Mostly though, Rizzi remembers the smell of baking bread over olive-wood fires. His father owned a communal oven where people would bring their dough for him to bake into fat loaves big enough to last a week.
"It's a smell," says Rizzi, taking a deep breath, "that I still have in my mind."
It was the smell of home, a home that his family and 17,000 others, mostly poor peasant farmers, were forced by the government to evacuate in the early 1950s after Italian artist and writer Carlo Levi published an account of the squalid living conditions where they lived, not in regular houses, but in thousands-of-years-old cave dwellings called the sassi.
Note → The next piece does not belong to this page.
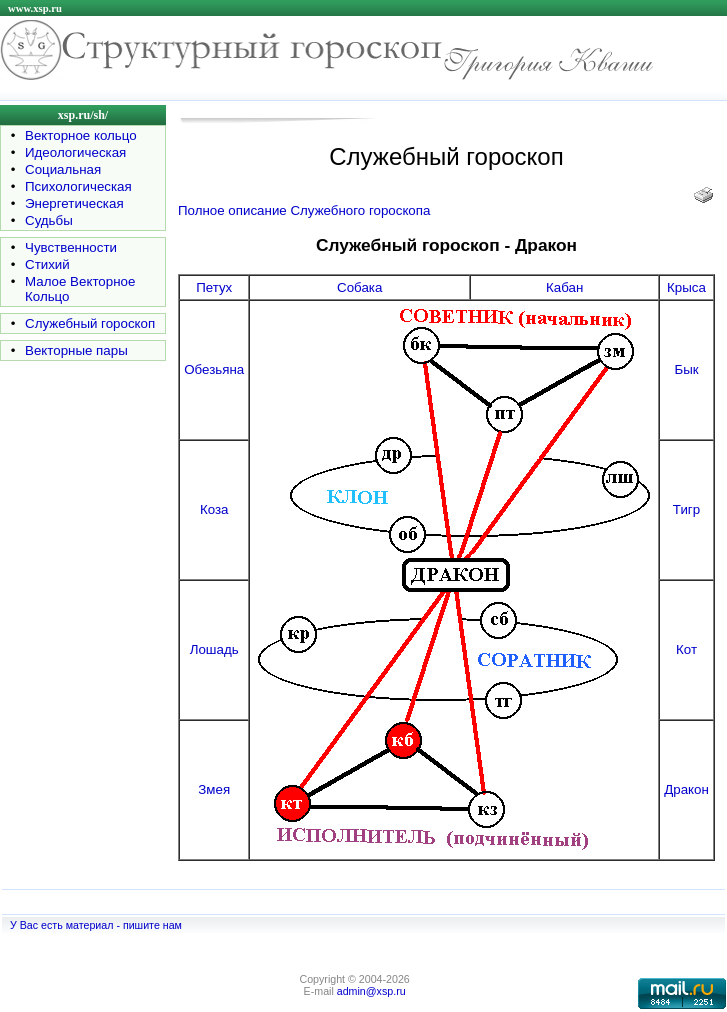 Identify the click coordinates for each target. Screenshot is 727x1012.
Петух (214, 287)
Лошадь (214, 649)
"Christ never came this far, nor did time, nor the individual soul, nor hope," Levi wrote in "Christ Stopped at Eboli," a book he authored during his political exile to the rural southern region of Basilicata in the mid-1930s. The title refers to the town of Eboli in neighboring Campania, suggesting that not even Christ could have ventured into an area so desolate as Basilicata, and certainly not to Matera.
(Excerpt) Read more at mercurynews.com ...
Interesting find! I wonder who lived there. My guess is either a Basque-like or Celts.